Right now we are able to see how the prices are determined in a competitive market. We can show how buying decision of households and supplying decisions of producers affect the final price of a good.
Let’s study the table above, in which we can see the supplied and demanded quantity at different price units of a good. After a careful examination of it we can understand that at higher price suppliers are willing to sell more quantity of a good and if price decreases the quantity supplied decreases, but quantity demanded increases (it seems to be a normal situation because it is following supply and demand laws).
How do you think which price of bananas is most possible to be set? Okay, let’s study each case. When price is at highest value (10 $) in our competitive market is formed a surplus of bananas, because willingness of buyers has decreased. So, producers are able to sell more bananas when they get higher revenue. But this price isn’t possible, since our sellers lose a big part of their goods. When the price of bananas is 9$ our buyers are willing to get more of them, but a surplus is formed too. So, again suppliers have a loss in goods produced. What about price of 6$? As you may guess it isn’t a reasonable price for our sellers, because they aren’t able to compensate all costs for production of bananas. We may see that they will be able to supply only a small quantity of bananas, so in our competitive market a shortage will be formed. Buyers will want to buy more of bananas at even higher price, so 6$ price isn’t good enough to be a final one. At price of 7$ we will get again an excess of demand for bananas. Many consumers who want to buy bananas won’t be able to get them at this price. So they may even pay more for 1 kilogram of bananas. As you may guess the best price to be set for 1 kg of bananas in our competitive market is 8$, because at this point our supply and demand equalize each other.
The price at which no shortages or surpluses are formed is called market-clearing or equilibrium price. Quantity at each quantity supplied and quantity demanded equalize each other is call equilibrium quantity, in our case it’s 6000 kg. Graphically, the intersection of demand curve and supply curve for a good indicates market equilibrium.
Rationing Function of Prices
Competitive market has the ability to establish a final price which is convenient for both suppliers and demanders, it’s called rationing function of prices. Why is this possible? It’s quite easy to explain, at some value of price there won’t be formed any shortages which may affect negatively buyers, nor big surpluses which are burdensome for suppliers. In our case, when the price will have the value of 8$ all consumers will be able to get goods they need, and each supplier will be able to sell its products. All supplier who won’t set their price to 8$ won’t be able to get their products sold.
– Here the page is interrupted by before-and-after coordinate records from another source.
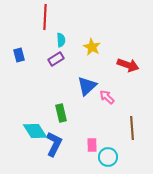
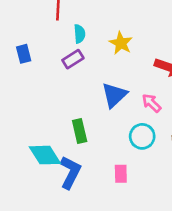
pink arrow: (107, 97) -> (151, 103), moved
cyan circle: (108, 157) -> (142, 136), moved

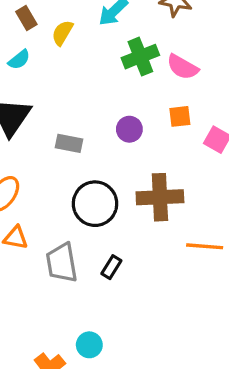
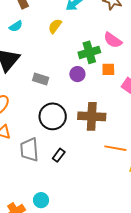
yellow semicircle: (62, 33) -> (55, 26), moved
green cross: (140, 57) -> (89, 52), moved

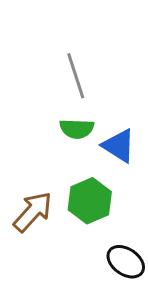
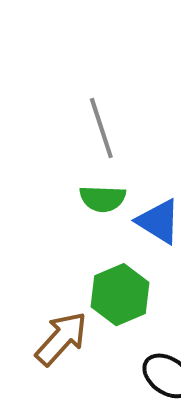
brown arrow: (33, 212) -> (61, 339), moved

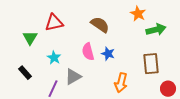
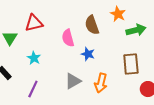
brown semicircle: (100, 25) -> (92, 25), moved, turned -144
pink semicircle: (88, 52) -> (68, 38), moved
gray triangle: (73, 77) -> (73, 81), moved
SURPLUS-The amount by which the quantity supplied of a product exceeds the quantity demanded at a specific (above-equilibrium) price.
SHORTAGE-The amount by which the quantity demanded of a product exceeds the quantity supplied at a particular (below-equilibrium) price.
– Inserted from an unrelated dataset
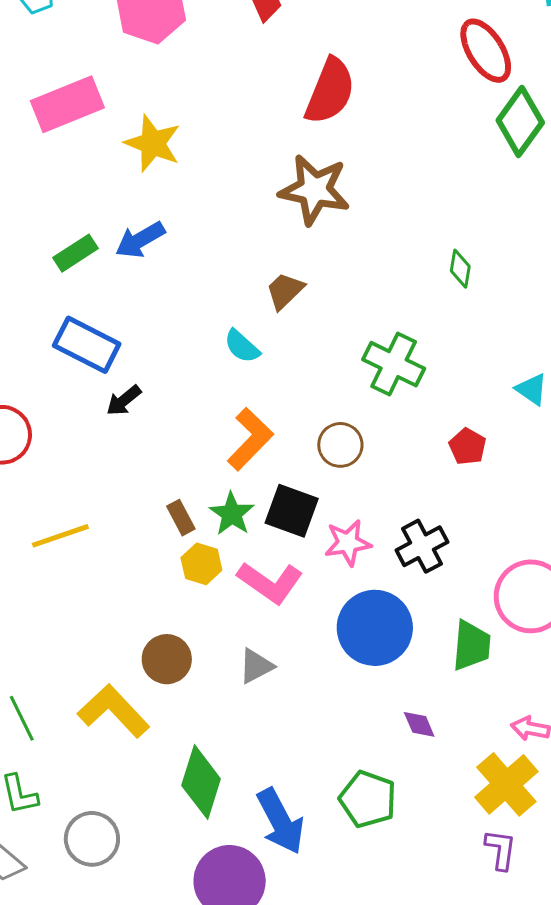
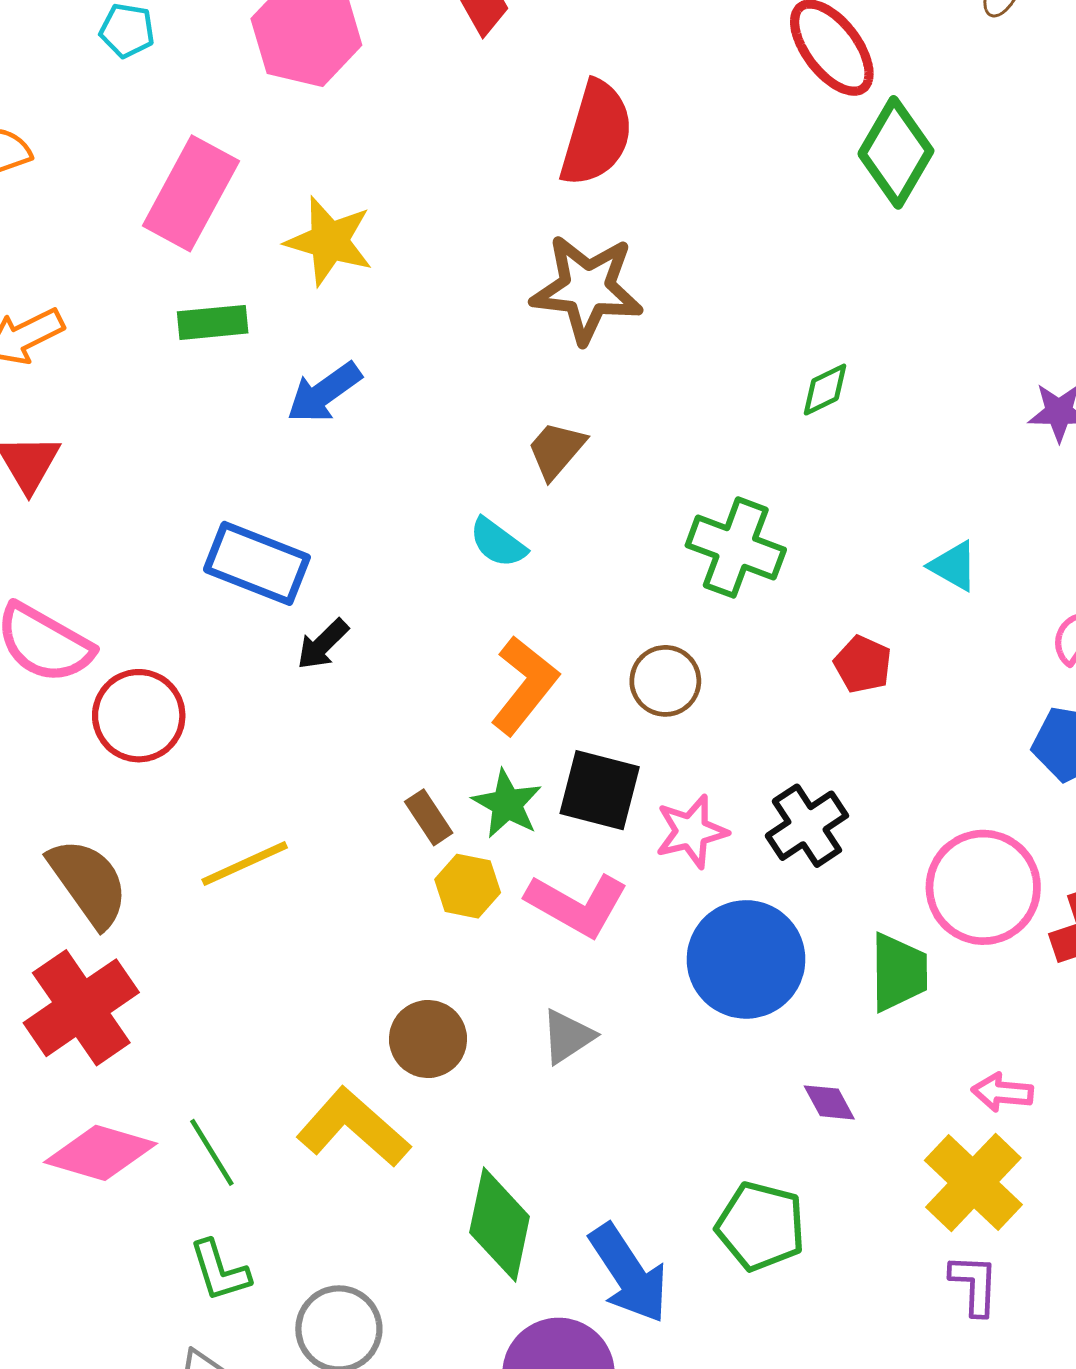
pink rectangle: (67, 104) -> (191, 193), turned -34
green rectangle: (76, 253) -> (213, 322), moved, turned 33
green diamond: (460, 269) -> (825, 390), turned 60

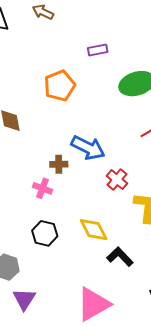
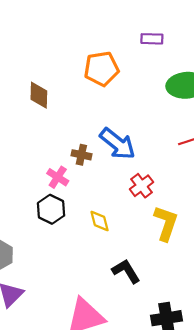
yellow diamond: (94, 230) -> (100, 221), moved, size x0.7
black hexagon: (45, 233) -> (51, 209), moved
EQUILIBRIUM PRICE-The price in a competitive market at which the quantity demanded and the quantity supplied are equal.
EQUILIBRIUM QUANTITY- The quantity demanded and supplied at the equilibrium price in a competitive market.
RATIONING FUNCTION of PRICES- The ability of market forces in a competitive market to equalize quantity demanded and quantity supplied and to eliminate shortages via changes in prices.